Segment Start: Data

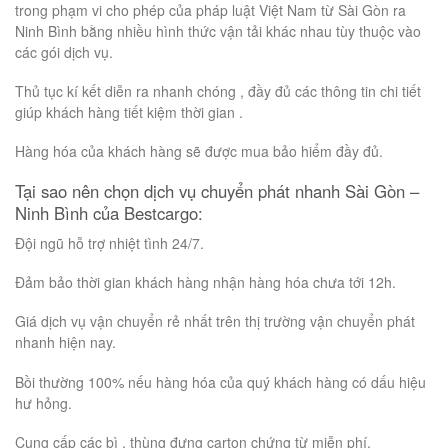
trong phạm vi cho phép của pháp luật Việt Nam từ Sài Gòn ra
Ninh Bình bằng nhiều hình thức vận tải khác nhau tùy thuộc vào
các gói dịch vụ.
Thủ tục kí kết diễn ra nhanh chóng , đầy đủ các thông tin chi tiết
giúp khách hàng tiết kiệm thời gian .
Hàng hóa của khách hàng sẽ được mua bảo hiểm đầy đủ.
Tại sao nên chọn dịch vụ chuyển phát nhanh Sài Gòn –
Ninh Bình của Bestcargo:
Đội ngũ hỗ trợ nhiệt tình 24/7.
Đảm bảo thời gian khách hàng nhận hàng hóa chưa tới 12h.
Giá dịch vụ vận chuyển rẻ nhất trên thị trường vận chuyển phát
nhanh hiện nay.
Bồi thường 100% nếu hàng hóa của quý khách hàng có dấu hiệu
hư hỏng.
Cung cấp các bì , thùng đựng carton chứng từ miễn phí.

Segment End: Data
Segment Start: Data

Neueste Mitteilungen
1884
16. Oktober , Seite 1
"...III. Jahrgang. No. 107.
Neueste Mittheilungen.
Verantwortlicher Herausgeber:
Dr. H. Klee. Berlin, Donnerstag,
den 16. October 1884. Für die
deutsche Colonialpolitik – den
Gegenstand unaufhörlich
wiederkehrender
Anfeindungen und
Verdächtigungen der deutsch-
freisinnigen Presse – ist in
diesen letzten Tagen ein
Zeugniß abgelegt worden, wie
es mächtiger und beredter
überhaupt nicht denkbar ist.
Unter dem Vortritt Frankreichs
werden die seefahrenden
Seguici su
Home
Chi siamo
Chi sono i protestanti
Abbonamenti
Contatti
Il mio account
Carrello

Segment End: Data

Task objective ▸
Give the number of lines in the records above in which the word "hàng" appears. Include no other text.

Task output ▸
4